Rindo da sua cara assustada e do seu martírio.
Dos campos
vieram outras matas ao longo do caminho. A terra cada vez mais vermelha, as
matas mais úmidas e densas. Atravessaram o rio das corredeiras do diabo que
desemboca no grande rio dos sete saltos. Salazar, exausto, escravo da vida que
não escolhera trilhar, sonhava com o reino dos homens de ouro e prata e se
imaginava liberto, como Jaguará-etê. Via seus dentes afiados e seu olhar
furtivo em meio às matas. “Se fosse eu uma Jaguará, o que faria?”. Pensava
Salazar. “Uivaria e todos os homens se assustariam, atacaria as tropas,
fugiria, livre como só ela pode ser!”. Estes pensamentos agora o atormentavam,
em delírio, quase morto, um trapo, um escravo, um filho de sangue mouro e
lusitano perdido nas mãos daqueles que dominam a terra. Não a amam como ele.
“Ivaí é o homem, liberdade é morrer!”. Murmurou Salazar. E esse pensamento
dormiu com ele.
A aurora trouxe
o ruído moroso e leve do grande rio dos sete saltos. Pela sua margem esquerda a
tropa desceu, fazendo três pousos. O capitão iria pelas grandes quedas do rio
que os selvagens chamam Iguassu. Agora ele desconfiava. Não iriam para a terra
do povo de ouro e prata, iriam para a capital espanhola do Guairá. O Peabiru
ficou longe e eternamente na memória de Salazar. O capitão resolvera buscar
víveres que seriam trocados por mate, Caá, produzido pelos padres das cidades
do Guairá. Três dias haviam ficado no Guairá, na Ciudad Real, traficando com os
padres. A cidade o impressionou, como podia existir no coração das selvas.
Numa manhã
cinzenta chegaram às grandes quedas. O coração de Salazar disparou, nunca vira
um cenário mais imponente e belo, quase desfaleceu. Um arco-íris parecia
fundir-se com as águas que mergulhavam na garganta de pedras negras e
cortantes, o Iguassu fluía liberto.
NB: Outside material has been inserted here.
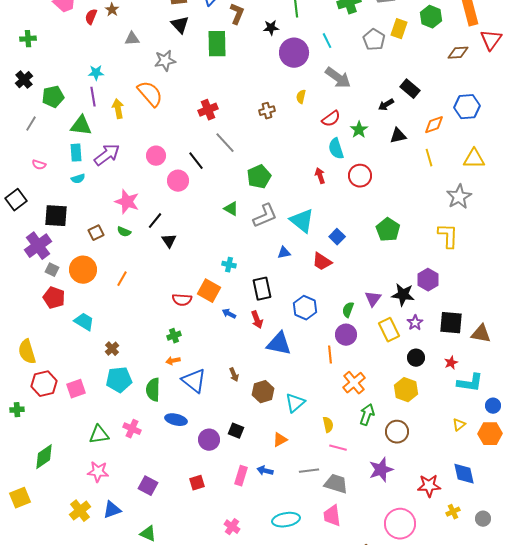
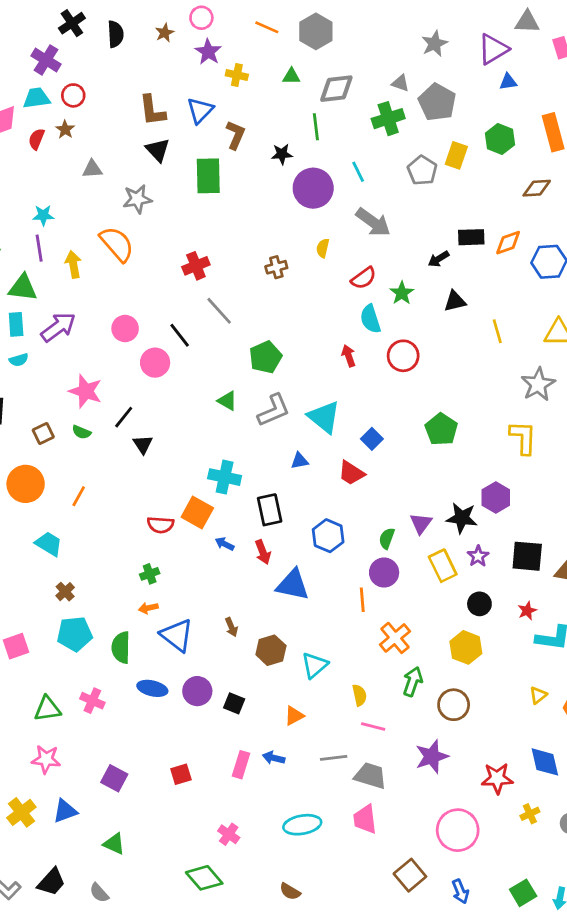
black rectangle: (410, 89) -> (471, 237), turned -42
orange diamond: (434, 125) -> (508, 243), moved
cyan cross: (229, 265) -> (225, 477), size x1.6
cyan trapezoid: (84, 322) -> (49, 544), moved
purple circle: (209, 440) -> (197, 691), moved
O barulho tomava tudo. O espírito de
Jaguará-etê gritava no peito de Salazar. Ele, só ele, o náufrago, o degredado,
o mestiço mouro e lusitano, o pai de filhos índios, o escravo, podia sentir
tanta beleza dessa terra selvagem e viva. Essa terra sem nome, com tantos
deuses tirânicos. Terra que os selvagens da costa chamam Pindorama.
Quis ser um
rio, o Ivaí, ou o Iguassu, quis ser um caminho, o Peabiru. Quis ser livre como
o poderoso rio do sul. Quis morrer.
Na madrugadinha,
na aurora silenciosa, só ainda pequenos raios de sol despontavam e uma chuva
fina e fria ainda lembrava a noite tropical. A tropa dormia, o capitão e o
índio dormiam. Juan Salazar prostrou-se, livre, à beira da grande garganta.
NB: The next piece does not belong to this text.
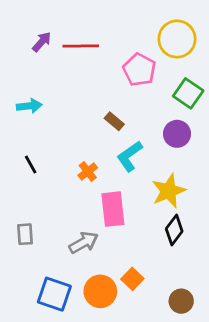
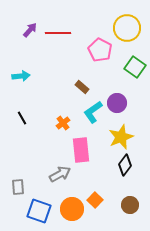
purple circle: (177, 134) -> (117, 103), moved
gray rectangle: (25, 234) -> (18, 187), moved
brown circle: (181, 301) -> (130, 205), moved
“Quem sou eu? Em que ano estamos? Não sei e o que isso importa; outros darão
novos nomes a essa terra, a essas florestas, campos, rios e vales de rochas
primitivas. Quem saberá de mim que tudo isso vi e tanto amei?”. Admirou-se
finalmente daquele cenário divino. Lentamente fechou os olhos, precipitou-se
para o abismo e seu corpo desapareceu nas águas.